-- Material provided --
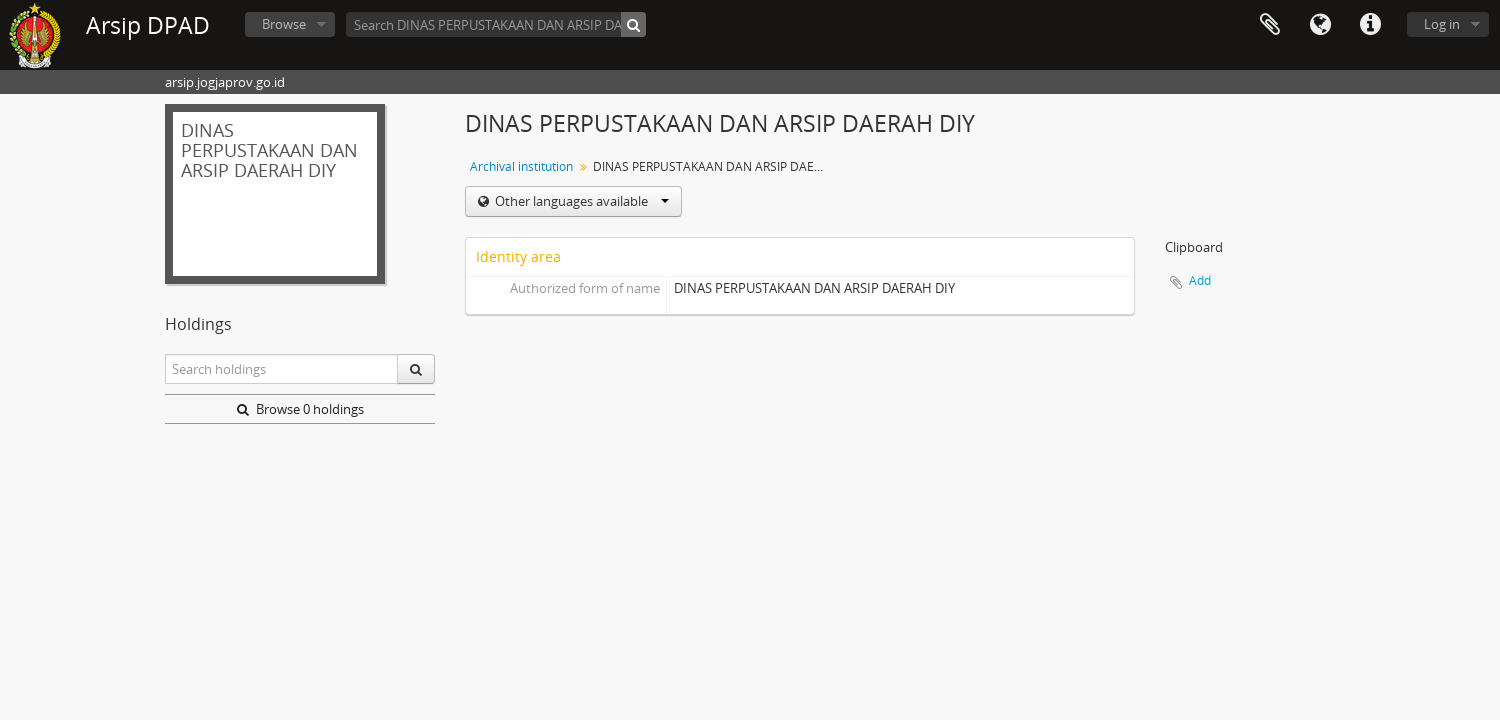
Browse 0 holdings (300, 409)
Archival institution (521, 166)
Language (1320, 25)
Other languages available (580, 201)
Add (1200, 280)
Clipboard (1270, 25)
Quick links (1370, 25)
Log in (1442, 24)
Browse (284, 24)
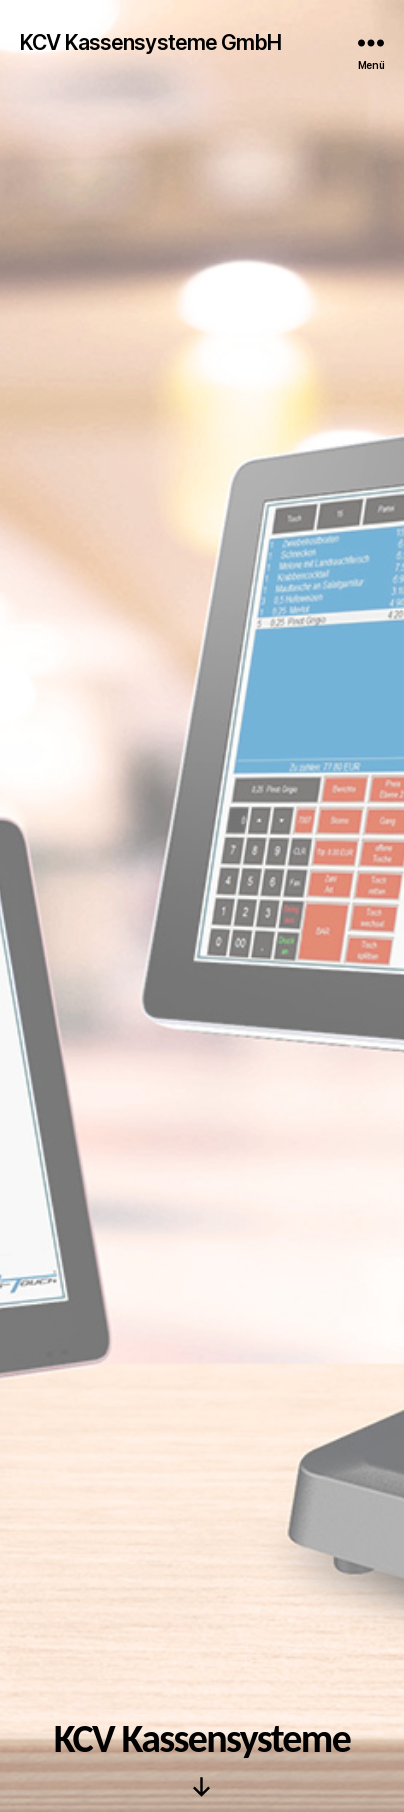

-- Work order --
Word for word, give again the lines from the line with "Archival institution (521, 166)" through the end of the records above, with both ends included and the pictures left out.

-- Written reply --
Archival institution (521, 166)
Language (1320, 25)
Other languages available (580, 201)
Add (1200, 280)
Clipboard (1270, 25)
Quick links (1370, 25)
Log in (1442, 24)
Browse (284, 24)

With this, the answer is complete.